Crude oil rose by as much as 6.5 per cent monday to an 18-month high after the Organisation of Petroleum Exporting Countries (OPEC) and non-OPEC producers reached their first deal since 2001 to jointly reduce output to try to tackle global oversupply and boost prices.
After a year of wrangling, OPEC had agreed on November 30 to cut output by 1.2 million bpd for six months, effective January 1, 2017, with top exporter Saudi Arabia cutting around 486,000 bpd to curb the oversupply that has dogged markets for two years.
The Guardian of the UK reported that a group of 11 countries, which are not part of the OPEC cartel, also collectively agreed to cut output by 558,000 barrels per day from January 1, 2017.
The cut by non-OPEC bolstered the production cuts agreed by OPEC to stem the worldwide glut in oil and drive prices higher.
Also, the deal between OPEC and non-OPEC producers was the first of such deals between the two groups in 15 years.
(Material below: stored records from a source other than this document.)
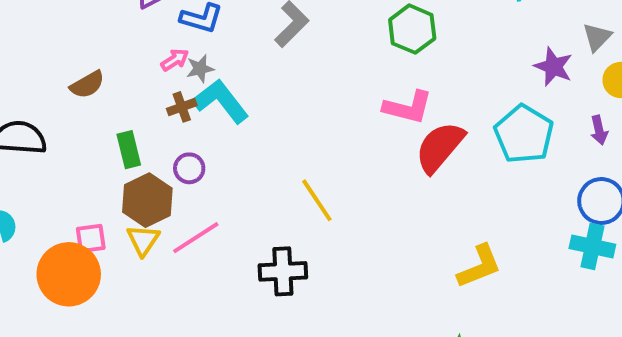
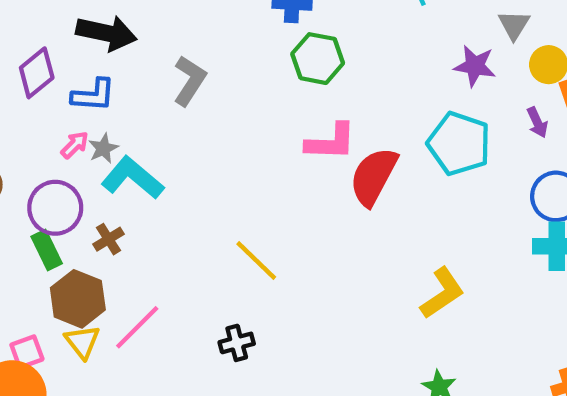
brown cross: (182, 107) -> (108, 239), moved
purple circle: (189, 168) -> (55, 208), moved, size x1.6
black cross: (283, 271) -> (237, 343), size x0.7

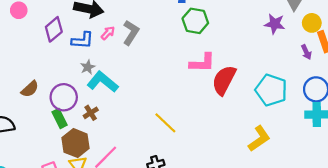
cyan pentagon: (459, 144) -> (271, 90), moved
pink arrow: (75, 145) -> (108, 33), moved

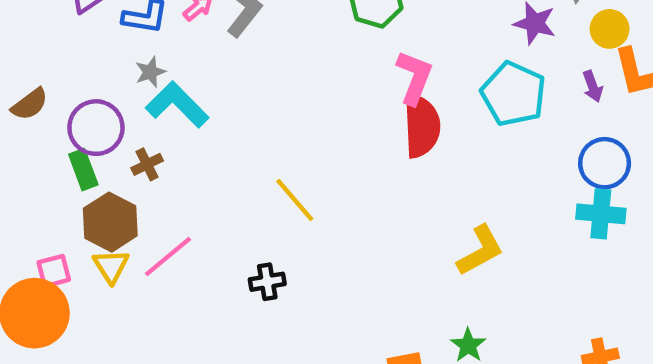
pink L-shape: (202, 63) -> (414, 78), moved, turned -76
red semicircle: (224, 80) -> (422, 126), turned 144
cyan pentagon: (271, 90) -> (514, 94), moved

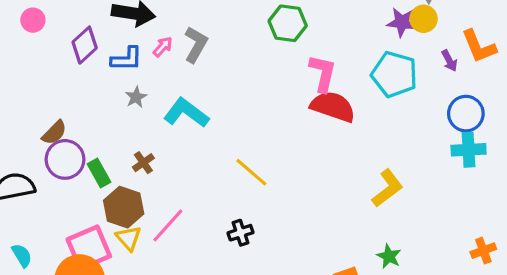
yellow circle: (610, 29) -> (424, 19), moved
cyan L-shape: (177, 105) -> (186, 113), moved
red semicircle: (422, 126) -> (333, 107), turned -60
purple circle: (96, 128) -> (65, 159), moved
pink square: (54, 271) -> (89, 248), size x1.8

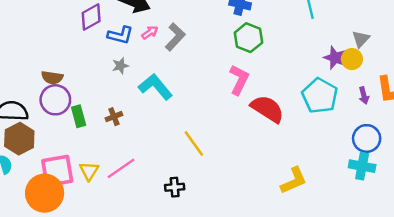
pink L-shape: (323, 73) -> (239, 80), moved
brown semicircle: (54, 133) -> (52, 78), turned 40
brown hexagon: (124, 207) -> (19, 139), moved

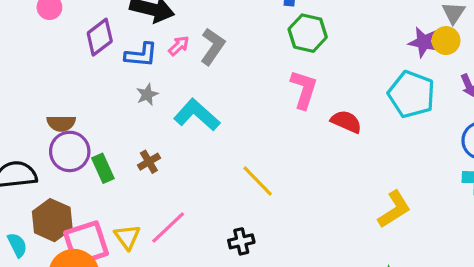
red semicircle: (267, 109) -> (346, 122), size x0.7
brown hexagon: (19, 139) -> (52, 220), moved

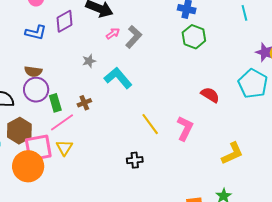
blue L-shape: (141, 55) -> (36, 32), moved
pink L-shape: (304, 89) -> (185, 128), moved
pink line: (168, 228) -> (62, 122), moved

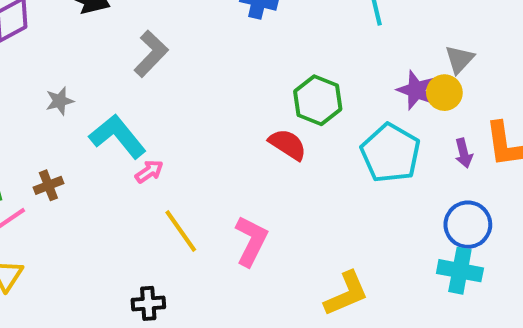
pink arrow: (113, 33) -> (149, 171), moved
green hexagon: (194, 37) -> (318, 100), moved
red semicircle: (210, 95) -> (288, 144), moved

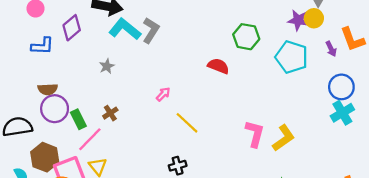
cyan L-shape: (118, 136) -> (125, 29), moved
red semicircle: (288, 144) -> (218, 66), moved
pink L-shape: (251, 241) -> (255, 134), moved
cyan cross: (460, 271) -> (342, 113), turned -30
Saudi Arabia further signalled that it might be prepared to make deeper cuts, on top of the 486,000 bpd it initially pledged.
“I can tell you with absolute certainty that effective January 1, we’re going to cut and cut substantially to be below the level that we have committed to on November 30,” said Saudi’s Oil Minister Khalid al-Falih after Sunday’s meeting.
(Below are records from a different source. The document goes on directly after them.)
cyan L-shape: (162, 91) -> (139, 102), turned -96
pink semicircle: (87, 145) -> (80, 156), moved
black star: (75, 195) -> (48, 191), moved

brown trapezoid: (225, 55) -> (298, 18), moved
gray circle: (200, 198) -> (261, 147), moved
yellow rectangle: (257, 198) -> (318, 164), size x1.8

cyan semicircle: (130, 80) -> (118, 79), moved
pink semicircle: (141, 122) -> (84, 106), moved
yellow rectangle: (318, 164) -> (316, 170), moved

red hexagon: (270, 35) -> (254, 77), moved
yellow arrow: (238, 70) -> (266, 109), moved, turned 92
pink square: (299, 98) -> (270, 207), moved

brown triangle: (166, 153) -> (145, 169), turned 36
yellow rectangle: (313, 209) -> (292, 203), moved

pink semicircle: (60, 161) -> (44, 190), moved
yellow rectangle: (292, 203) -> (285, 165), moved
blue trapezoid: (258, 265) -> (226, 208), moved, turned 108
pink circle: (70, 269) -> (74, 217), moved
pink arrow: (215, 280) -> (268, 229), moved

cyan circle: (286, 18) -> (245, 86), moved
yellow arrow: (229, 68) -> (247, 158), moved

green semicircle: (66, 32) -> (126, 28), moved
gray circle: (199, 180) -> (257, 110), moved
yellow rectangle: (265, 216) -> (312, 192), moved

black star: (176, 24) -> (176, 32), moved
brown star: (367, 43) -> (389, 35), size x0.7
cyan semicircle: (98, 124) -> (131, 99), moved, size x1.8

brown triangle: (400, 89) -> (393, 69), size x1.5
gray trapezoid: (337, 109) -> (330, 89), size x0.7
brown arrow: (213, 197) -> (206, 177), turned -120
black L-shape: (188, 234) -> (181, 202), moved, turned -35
Reuters also reported that on Saturday, producers from outside OPEC, led by Russia, agreed to reduce output by 558,000 bpd, short of the target of 600,000 bpd but still the largest contribution by non-OPEC members ever.
From outside OPEC, Russia said it would gradually cut 300,000 bpd.
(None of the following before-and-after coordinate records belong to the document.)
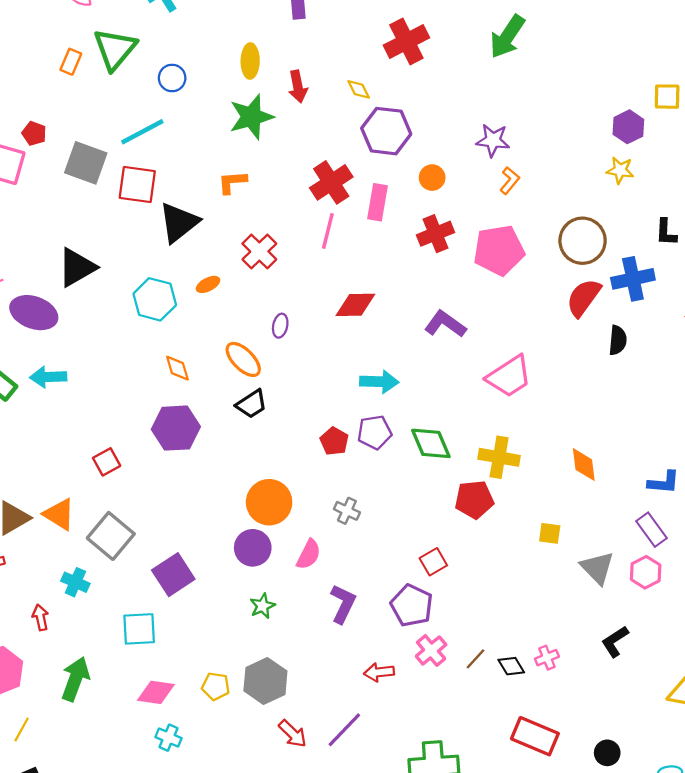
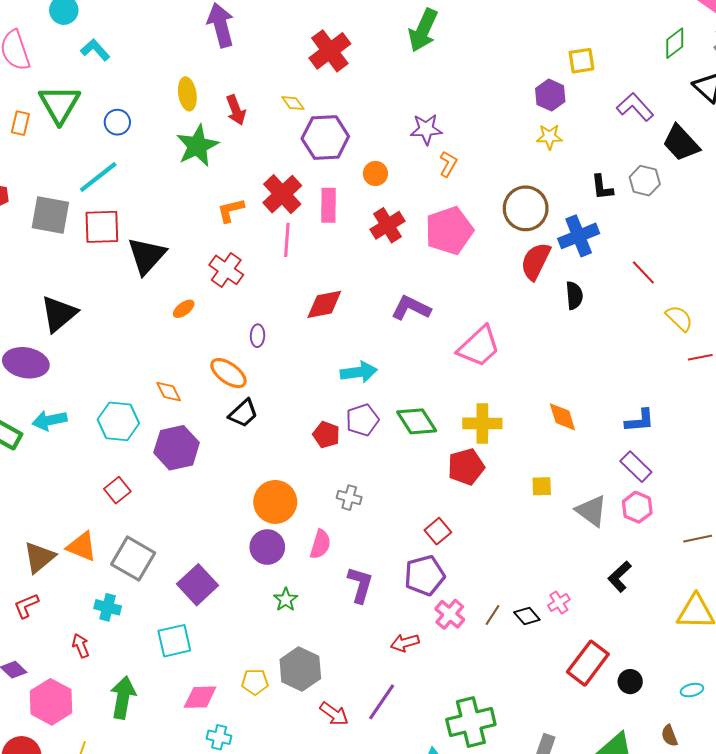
orange L-shape: (232, 182) -> (231, 210), moved
cyan hexagon: (155, 299) -> (118, 421), moved
purple pentagon: (412, 605) -> (425, 575), turned -30
red rectangle: (535, 736) -> (588, 663), moved, turned -66

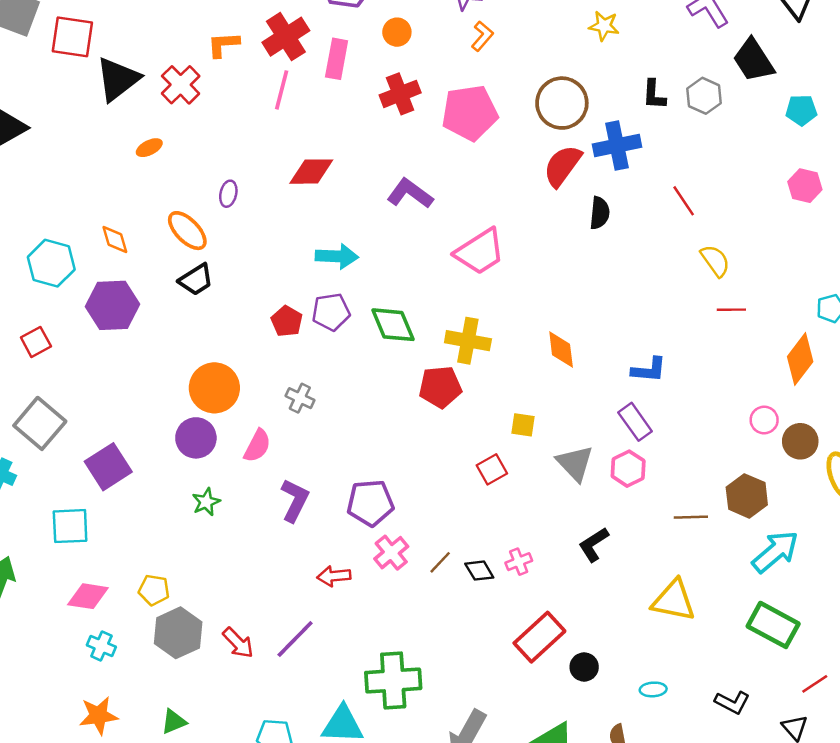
red cross: (226, 270) -> (181, 85), moved
red square: (438, 531) -> (492, 469), moved
gray hexagon: (300, 669) -> (178, 633), moved

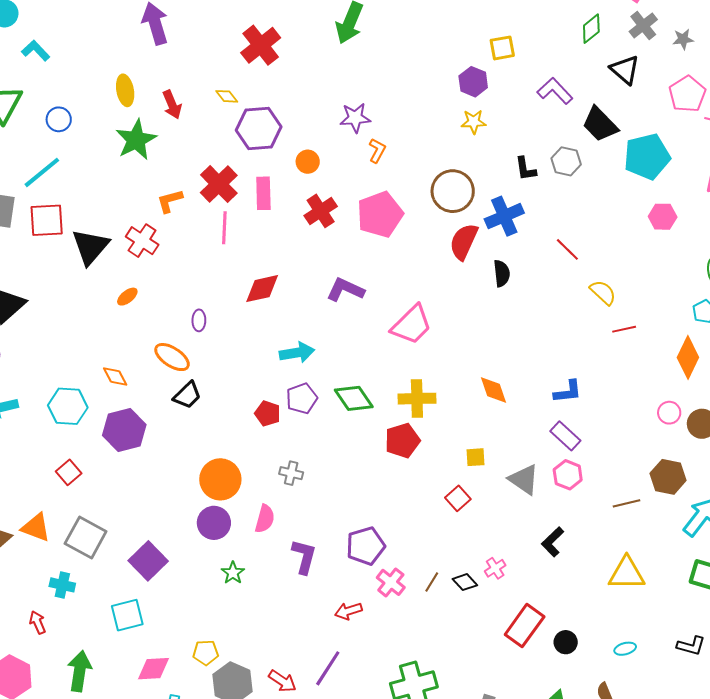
cyan pentagon: (801, 110) -> (647, 157), size x1.8

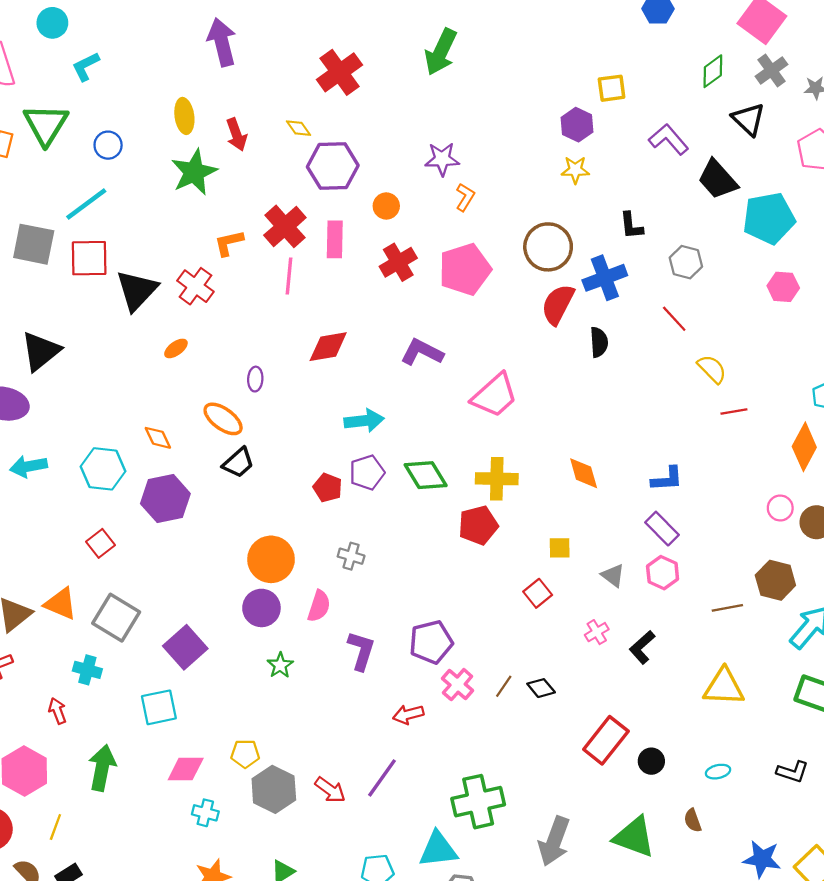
cyan L-shape: (36, 51) -> (86, 66), turned -76
gray hexagon: (566, 161) -> (686, 262), moved
gray triangle: (524, 479) -> (613, 575), size x0.7
pink cross: (495, 568) -> (597, 632), moved

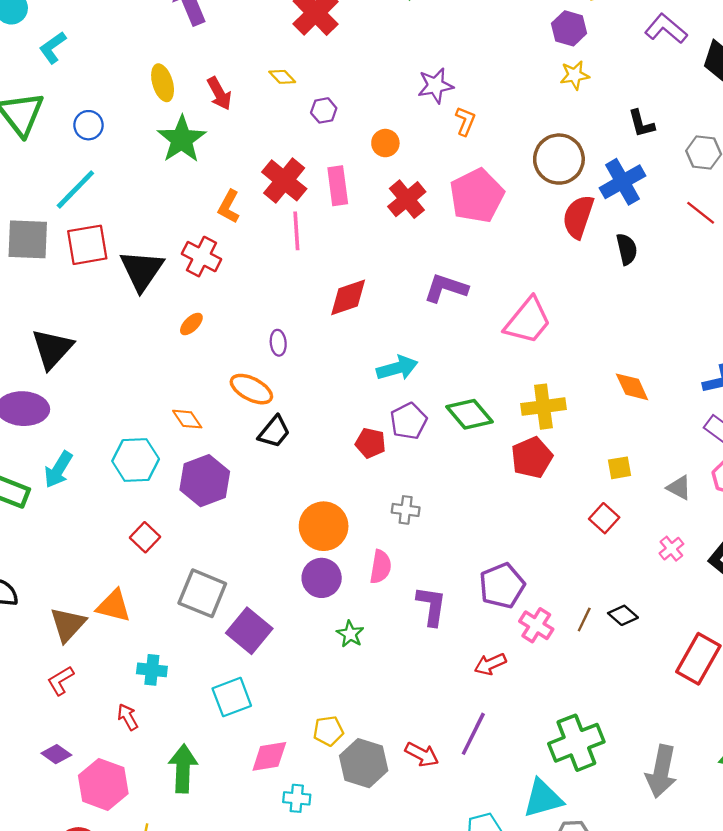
purple hexagon: (333, 166) -> (324, 110), size x0.5
orange L-shape: (229, 243) -> (229, 207), turned -40
cyan arrow: (28, 466) -> (58, 470), turned -39
gray square: (116, 618) -> (202, 593), moved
Following the steps taken by the global producers to reduce the inventory in the oil market, Brent crude futures were up $2.21 at $56.54 per barrel, after hitting a session peak of $57.89, the highest since July 2015.
The price was 50 per cent higher than at this time last year, marking the largest year-on-year rise on any given day since September 2011.
US crude futures were up $2.16 at $53.66 a barrel.
With the deal signed after almost a year of disagreements within OPEC and mistrust in the willingness of non-OPEC Russia to participate, focus is switching to compliance of the agreement.
Saudi Aramco has told US and European customers that it will reduce oil deliveries from January.